Elliott’s decision to fly to Africa, leaving Philby unguarded in Beirut, was later condemned as a critical mistake, an act of egregious complacency that enabled Philby to pull off one last espionage coup. That is certainly how Philby and his KGB handlers chose to portray the ensuing events. But there is another, very different way to read Elliott’s actions. The prospect of prosecuting Philby in Britain was anathema to the intelligence services: another trial, so soon after the Blake fiasco, would be politically damaging and profoundly embarrassing. Blake was foreign and flaky, whereas Philby was an insider and, until very recently, a paid MI6 agent. He had already demonstrated his skill at handling the press. He knew far too much. Elliott was emphatic: ‘Nobody wanted him in London’. But keeping him in Beirut indefinitely was almost equally unpalatable. Once Philby was fully interrogated, what would be done with him? He plainly could no longer work for British newspapers, so would MI6 have to continue paying him? The prospect of subsidising a known traitor to prop up the bar of the Normandie Hotel did not appeal.

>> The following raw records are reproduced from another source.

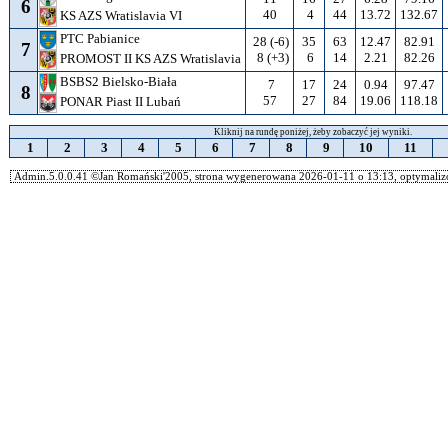
6
40
4
44
13.72
132.67
KS AZS Wratislavia VI
PTC Pabianice
28 (-6)
35
63
12.47
82.91
7
8 (+3)
6
14
2.21
82.26
PROMOST II KS AZS Wratislavia
BSBS2 Bielsko-Biała
7
17
24
0.94
97.47
8
57
27
84
19.06
118.18
PONAR Piast II Lubań
Kliknij na rundę poniżej, żeby zobaczyć jej wyniki.
1
2
3
4
5
6
7
8
9
10
11
Admin.5.0.0.41 ©Jan Romański'2005, strona wygenerowana 2026-01-11 o 13:13, optymalizo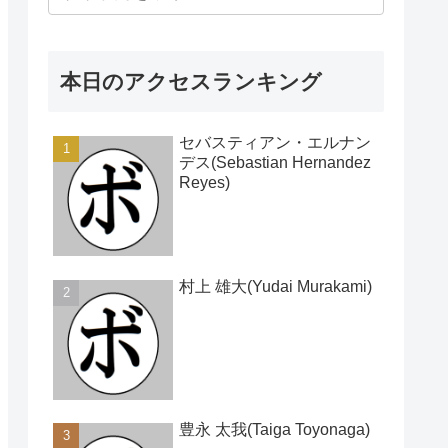
本日のアクセスランキング
セバスティアン・エルナン
デス(Sebastian Hernandez
Reyes)
村上 雄大(Yudai Murakami)
豊永 太我(Taiga Toyonaga)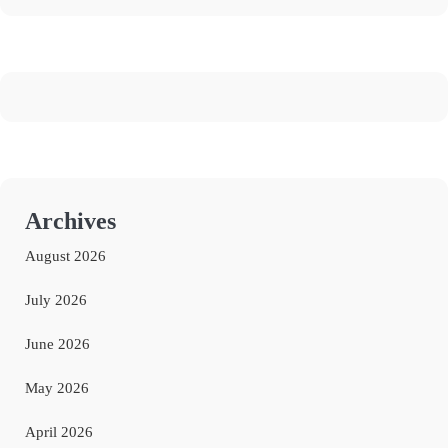
Archives
August 2026
July 2026
June 2026
May 2026
April 2026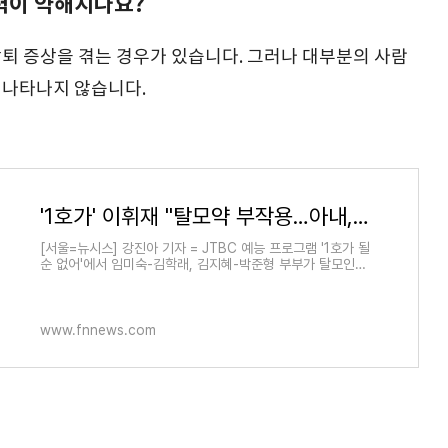
력이 약해지나요?
감퇴 증상을 겪는 경우가 있습니다. 그러나 대부분의 사람
 나타나지 않습니다.
'1호가' 이휘재 "탈모약 부작용…아내, 여자로 안보여"
[서울=뉴시스] 강진아 기자 = JTBC 예능 프로그램 '1호가 될
순 없어'에서 임미숙-김학래, 김지혜-박준형 부부가 탈모인들
을 위한 모임을 개최했다. 지난 9일 방송된 '1호가 될 순 없
어'에서는 임미
www.fnnews.com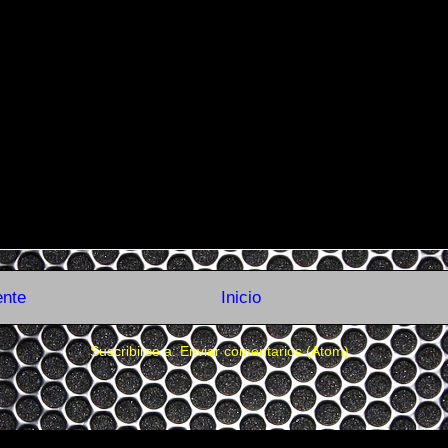
ente
Inicio
Suscribirse a:
Enviar comentarios (Atom)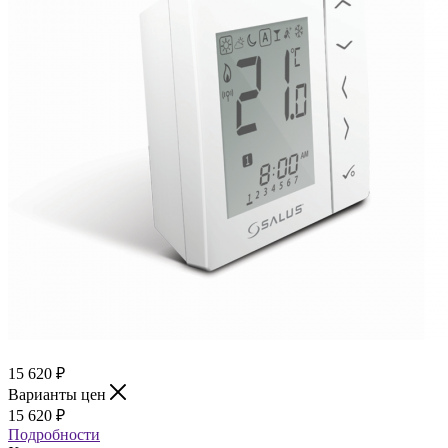
15 620
₽
Варианты цен
15 620
₽
Подробности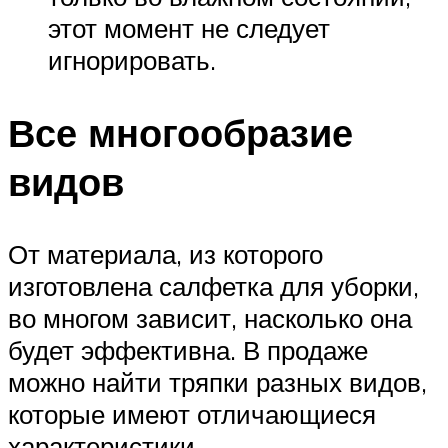
этот момент не следует
игнорировать.
Все многообразие
видов
От материала, из которого
изготовлена салфетка для уборки,
во многом зависит, насколько она
будет эффективна. В продаже
можно найти тряпки разных видов,
которые имеют отличающиеся
характеристики.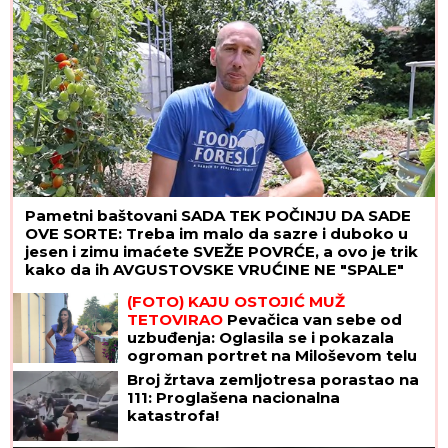
Pametni baštovani SADA TEK POČINJU DA SADE
OVE SORTE: Treba im malo da sazre i duboko u
jesen i zimu imaćete SVEŽE POVRĆE, a ovo je trik
kako da ih AVGUSTOVSKE VRUĆINE NE "SPALE"
(FOTO) KAJU OSTOJIĆ MUŽ
TETOVIRAO
Pevačica van sebe od
uzbuđenja: Oglasila se i pokazala
ogroman portret na Miloševom telu
Broj žrtava zemljotresa porastao na
111: Proglašena nacionalna
katastrofa!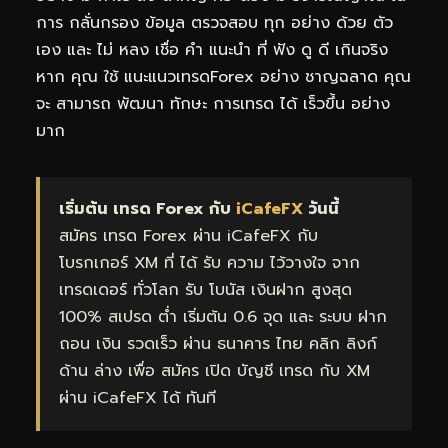
การ กลั่นกรอง ข้อมูล ตรวจสอบ ทุก อย่าง ด้วย ตัว
เอง และ ไม่ หลง เชื่อ คำ แนะนำ ที่ ฟัง ดู ดี เกินจริง
หาก คุณ ใช้ แนะแนวเทรดForex อย่าง ชาญฉลาด คุณ
จะ สามารถ พัฒนา ทักษะ การเทรด ได้ เร็วขึ้น อย่าง
มาก
เริ่มต้น เทรด Forex กับ
iCafeFX
วันนี้
สมัคร เทรด Forex ผ่าน iCafeFX กับ
โบรกเกอร์ XM ที่ ได้ รับ ความ ไว้วางใจ จาก
เทรดเดอร์ ทั่วโลก รับ โบนัส เงินฝาก สูงสุด
100% สเปรด ต่ำ เริ่มต้น 0.6 จุด และ ระบบ ฝาก
ถอน เงิน รวดเร็ว ผ่าน ธนาคาร ไทย คลิก ลิงก์
ด้าน ล่าง เพื่อ สมัคร เปิด บัญชี เทรด กับ XM
ผ่าน iCafeFX ได้ ทันที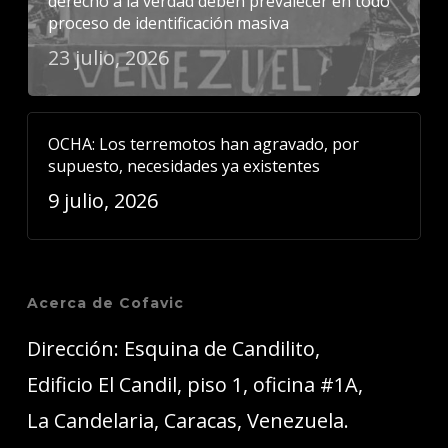
derecho a la verdad deben prevalecer en todo
proceso de identificación masiva
23 julio, 2026
OCHA: Los terremotos han agravado, por
supuesto, necesidades ya existentes
9 julio, 2026
Acerca de Cofavic
Dirección: Esquina de Candilito,
Edificio El Candil, piso 1, oficina #1A,
La Candelaria, Caracas, Venezuela.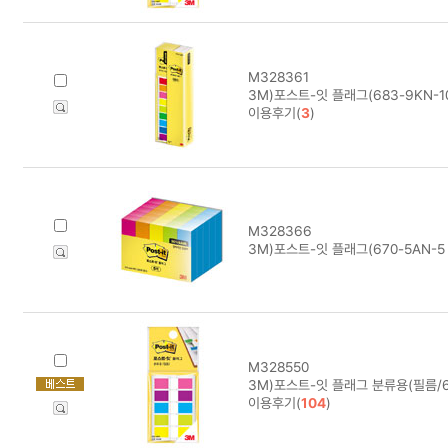
M328361
3M)포스트-잇 플래그(683-9KN-1
이용후기(
3
)
M328366
3M)포스트-잇 플래그(670-5AN-5
M328550
3M)포스트-잇 플래그 분류용(필름/68
이용후기(
104
)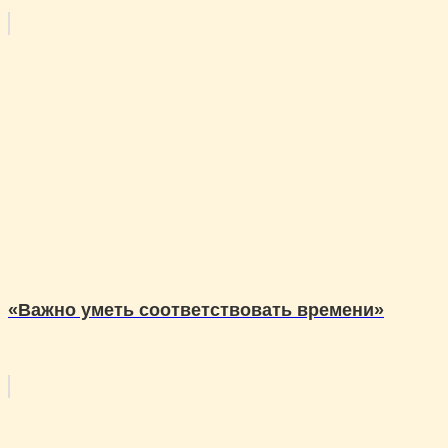
«Важно уметь соответствовать времени»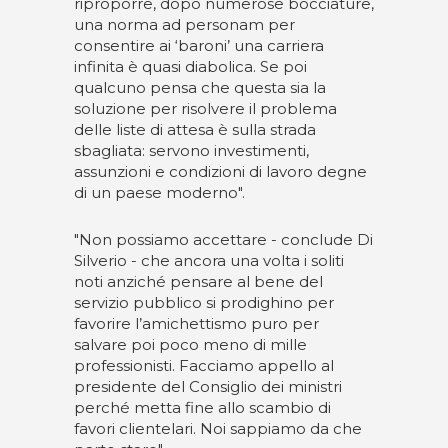
riproporre, dopo numerose bocciature,
una norma ad personam per
consentire ai ‘baroni’ una carriera
infinita è quasi diabolica. Se poi
qualcuno pensa che questa sia la
soluzione per risolvere il problema
delle liste di attesa è sulla strada
sbagliata: servono investimenti,
assunzioni e condizioni di lavoro degne
di un paese moderno".
"Non possiamo accettare - conclude Di
Silverio - che ancora una volta i soliti
noti anziché pensare al bene del
servizio pubblico si prodighino per
favorire l’amichettismo puro per
salvare poi poco meno di mille
professionisti. Facciamo appello al
presidente del Consiglio dei ministri
perché metta fine allo scambio di
favori clientelari. Noi sappiamo da che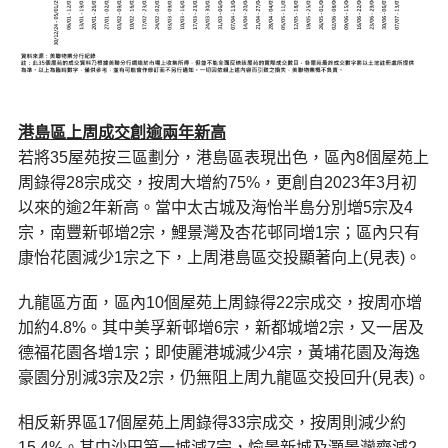
港島區上周成交創逾兩年新高
若將35屋苑按三區劃分，港島區表現出色，區內8個屋苑上
周錄得28宗成交，按周大增約75%，更創自2023年3月初
以來的逾2年新高。當中太古城及海怡半島分別增5宗及4
宗，南豐新邨增2宗，鯉景灣及杏花邨同增1宗；區內只有
康怡花園減少1宗之下，上周港島區交投顯著向上(見表)。
九龍區方面，區內10個屋苑上周錄得22宗成交，按周亦增
加約4.8%。其中美孚新邨增6宗，新都城增2宗，又一居及
德福花園各增1宗；即使麗港城減少4宗，黃埔花園及海逸
豪園分別減3宗及2宗，仍無阻上周九龍區交投回升(見表)。
相反新界區17個屋苑上周錄得33宗成交，按周則減少約
15.4%。其中沙田第一城減7宗，愉景新城及灝景灣齊減2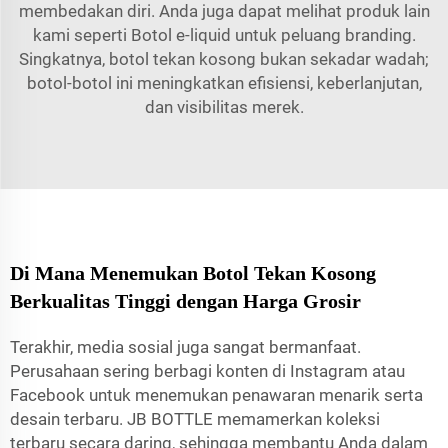
membedakan diri. Anda juga dapat melihat produk lain
kami seperti
Botol e-liquid
untuk peluang branding.
Singkatnya, botol tekan kosong bukan sekadar wadah;
botol-botol ini meningkatkan efisiensi, keberlanjutan,
dan visibilitas merek.
Di Mana Menemukan Botol Tekan Kosong
Berkualitas Tinggi dengan Harga Grosir
Terakhir, media sosial juga sangat bermanfaat.
Perusahaan sering berbagi konten di Instagram atau
Facebook untuk menemukan penawaran menarik serta
desain terbaru. JB BOTTLE memamerkan koleksi
terbaru secara daring, sehingga membantu Anda dalam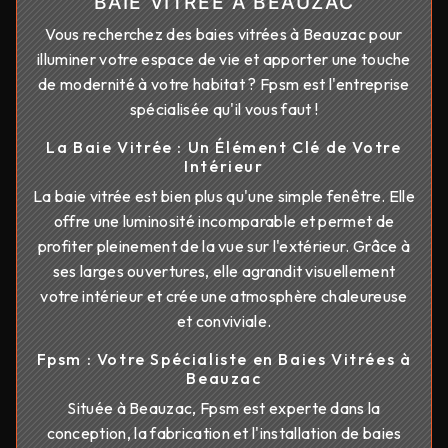
BAIE VITRÉE À BEAUZAC
Vous recherchez des baies vitrées à Beauzac pour
illuminer votre espace de vie et apporter une touche
de modernité à votre habitat ? Fpsm est l'entreprise
spécialisée qu'il vous faut !
La Baie Vitrée : Un Élément Clé de Votre
Intérieur
La baie vitrée est bien plus qu'une simple fenêtre. Elle
offre une luminosité incomparable et permet de
profiter pleinement de la vue sur l'extérieur. Grâce à
ses larges ouvertures, elle agrandit visuellement
votre intérieur et crée une atmosphère chaleureuse
et conviviale.
Fpsm : Votre Spécialiste en Baies Vitrées à
Beauzac
Située à Beauzac, Fpsm est experte dans la
conception, la fabrication et l'installation de baies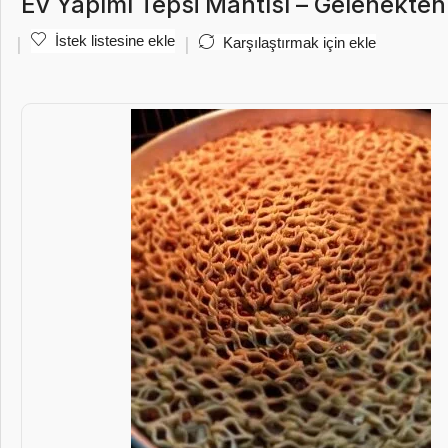
Ev Yapımı Tepsi Mantısı – Gelenekten
İstek listesine ekle
Karşılaştırmak için ekle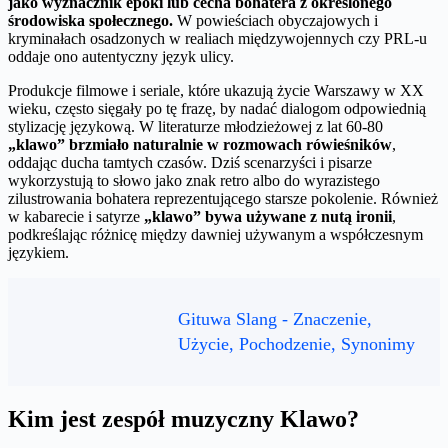
jako wyznacznik epoki lub cecha bohatera z określonego
środowiska społecznego.
W powieściach obyczajowych i
kryminałach osadzonych w realiach międzywojennych czy PRL-u
oddaje ono autentyczny język ulicy.
Produkcje filmowe i seriale, które ukazują życie Warszawy w XX
wieku, często sięgały po tę frazę, by nadać dialogom odpowiednią
stylizację językową. W literaturze młodzieżowej z lat 60-80
„klawo” brzmiało naturalnie w rozmowach rówieśników
,
oddając ducha tamtych czasów. Dziś scenarzyści i pisarze
wykorzystują to słowo jako znak retro albo do wyrazistego
zilustrowania bohatera reprezentującego starsze pokolenie. Również
w kabarecie i satyrze
„klawo” bywa używane z nutą ironii
,
podkreślając różnicę między dawniej używanym a współczesnym
językiem.
Gituwa Slang - Znaczenie,
Użycie, Pochodzenie, Synonimy
Kim jest zespół muzyczny Klawo?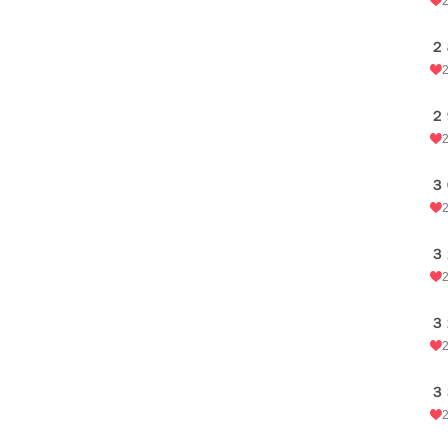
２
２
３
３
３
３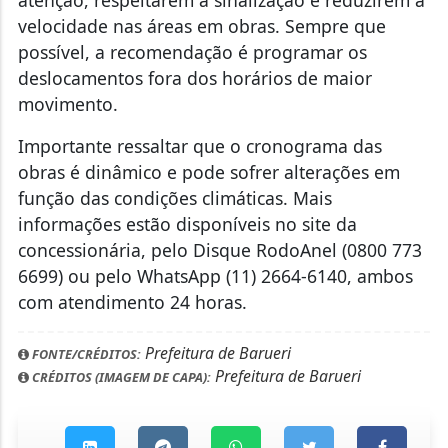
atenção, respeitarem a sinalização e reduzirem a
velocidade nas áreas em obras. Sempre que
possível, a recomendação é programar os
deslocamentos fora dos horários de maior
movimento.
Importante ressaltar que o cronograma das
obras é dinâmico e pode sofrer alterações em
função das condições climáticas. Mais
informações estão disponíveis no site da
concessionária, pelo Disque RodoAnel (0800 773
6699) ou pelo WhatsApp (11) 2664-6140, ambos
com atendimento 24 horas.
Prefeitura de Barueri
FONTE/CRÉDITOS:
Prefeitura de Barueri
CRÉDITOS (IMAGEM DE CAPA):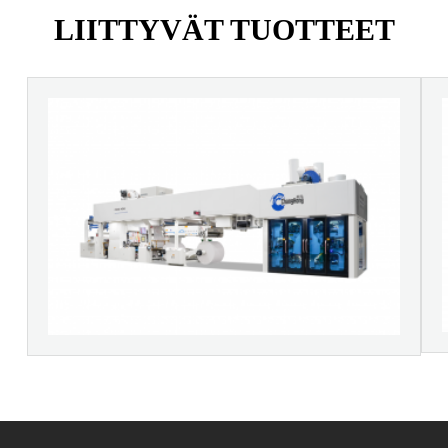
LIITTYVÄT TUOTTEET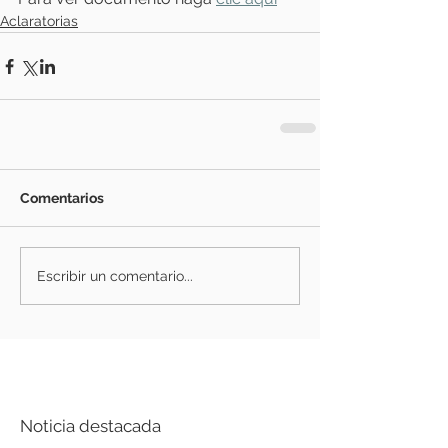
Aclaratorias
Comentarios
Escribir un comentario...
Noticia destacada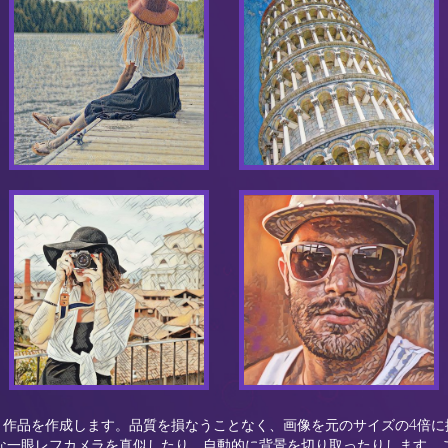
ト作品を作成します。品質を損なうことなく、画像を元のサイズの4倍に
な一眼レフカメラを真似したり、自動的に背景を切り取ったりします。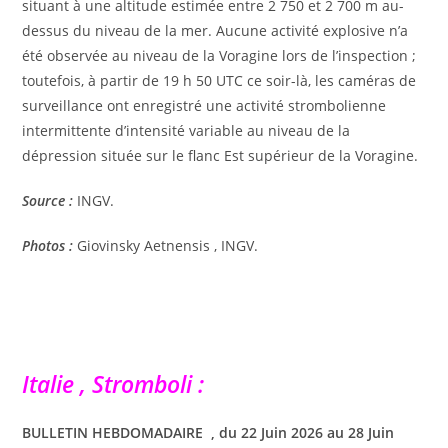
situant à une altitude estimée entre 2 750 et 2 700 m au-
dessus du niveau de la mer. Aucune activité explosive n’a
été observée au niveau de la Voragine lors de l’inspection ;
toutefois, à partir de 19 h 50 UTC ce soir-là, les caméras de
surveillance ont enregistré une activité strombolienne
intermittente d’intensité variable au niveau de la
dépression située sur le flanc Est supérieur de la Voragine.
Source :
INGV.
Photos :
Giovinsky Aetnensis , INGV.
Italie , Stromboli :
BULLETIN HEBDOMADAIRE , du 22 Juin 2026 au 28 Juin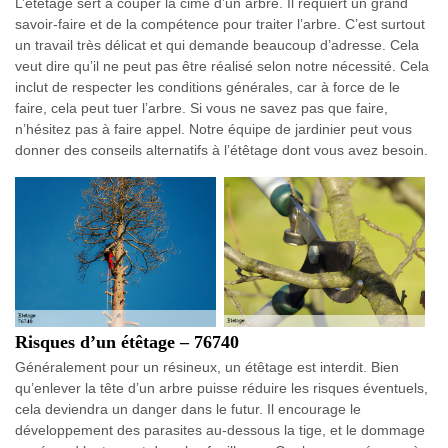
L’étêtage sert à couper la cime d’un arbre. Il requiert un grand
savoir-faire et de la compétence pour traiter l’arbre. C’est surtout
un travail très délicat et qui demande beaucoup d’adresse. Cela
veut dire qu’il ne peut pas être réalisé selon notre nécessité. Cela
inclut de respecter les conditions générales, car à force de le
faire, cela peut tuer l’arbre. Si vous ne savez pas que faire,
n’hésitez pas à faire appel. Notre équipe de jardinier peut vous
donner des conseils alternatifs à l’étêtage dont vous avez besoin.
Risques d’un étêtage – 76740
Généralement pour un résineux, un étêtage est interdit. Bien
qu’enlever la tête d’un arbre puisse réduire les risques éventuels,
cela deviendra un danger dans le futur. Il encourage le
développement des parasites au-dessous la tige, et le dommage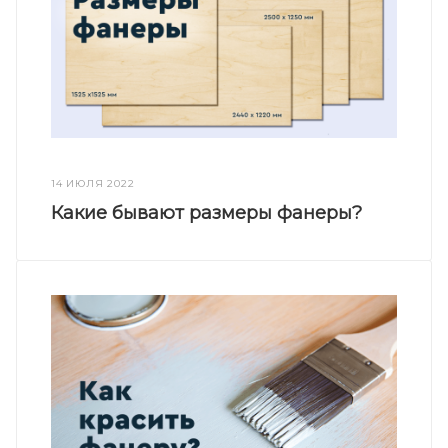
14 ИЮЛЯ 2022
Какие бывают размеры фанеры?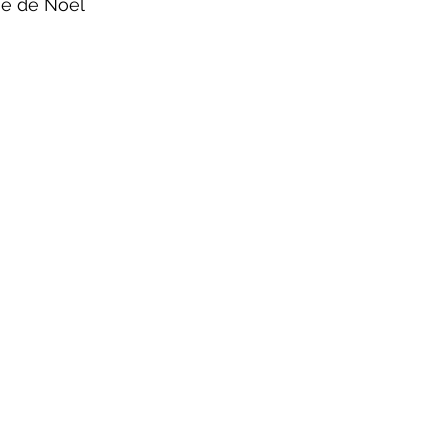
ie de Noël 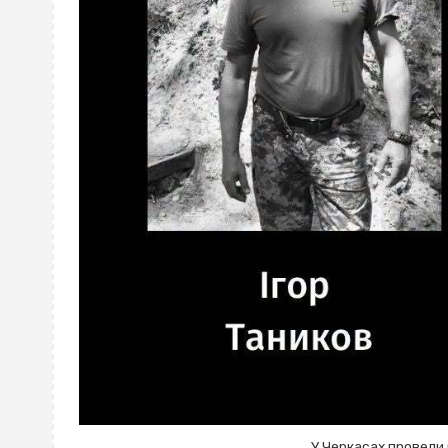
У Черкасах провели 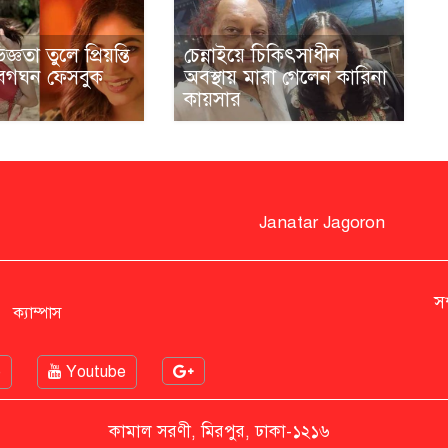
ঞতা তুলে প্রিয়ন্তি
চেন্নাইয়ে চিকিৎসাধীন
বেগঘন ফেসবুক
অবস্থায় মারা গেলেন কারিনা
কায়সার
Janatar Jagoron
স
ক্যাম্পাস
e
Youtube
কামাল সরণী, মিরপুর, ঢাকা-১২১৬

Elliott later claimed that the idea Philby might defect to the USSR had never occurred to him, or anyone else: ‘It just didn’t dawn on us.’ This defies belief. Burgess and Maclean had both defected; Blake would escape from Wormwood Scrubs prison in 1966 and make his way to Moscow. Elliott must have suspected that Philby would have a back-up escape plan. Moreover, he had deliberately forced him into a corner: Philby knew he now faced sustained interrogation, over a long period, at the hands of Peter Lunn, a man he found ‘unsympathetic’. Elliott had made it quite clear that if he failed to cooperate fully, the immunity deal was off and the confession he had already signed would be used against him. Burgess and Maclean had vanished into the Soviet Union, and were barely heard of again. Allowing Philby to join his friends in Moscow – to ‘do a fade’, in intelligence jargon – might be the tidiest solution all round.

Elliott could not have made it easier for Philby to flee, whether intentionally or otherwise. In defiance of every rule of intelligence, he left Beirut without making any provision for monitoring a man who had just confessed to being a double agent: Philby was not followed or watched; his flat was not placed under surveillance; his phone was not tapped; and MI6’s allies in the Lebanese security service were not alerted. He was left to his own devices, and told that Peter Lunn would be in touch in due course. Elliott simply walked away from Beirut, and left the door to Moscow wide open.

That was either monumentally stupid, or exceptionally clever.

The very next evening, on the stroke of six o’clock, Philby stood on the balcony of his flat on Rue Kantari, with a book in his hand.

See Notes on Chapter 18

19

The Fade

Philby and Petukhov met a few hours later in Vrej, the backstreet Armenian restaurant. It took Philby only a few rushed minutes to explain the situation: MI6 had new and damning information, from Golitsyn, and had offered him immunity in exchange for information. He did not tell his KGB handler that he had already confessed; instead, he allowed Petukhov to believe that he was holding out under questioning (as he had so often before) but would soon face another round of interrogation. Petukhov hurried back to the Soviet embassy and sent a cable to Vassili Dozhdalev, the head of the British desk at Moscow Centre, requesting instructions. Dozhdalev asked whether Philby could withstand another cross-examination. ‘Philby does not think he can escape again,’ Petukhov told him. Dozhdalev gave the order: Philby should be extracted from Beirut as soon as possible.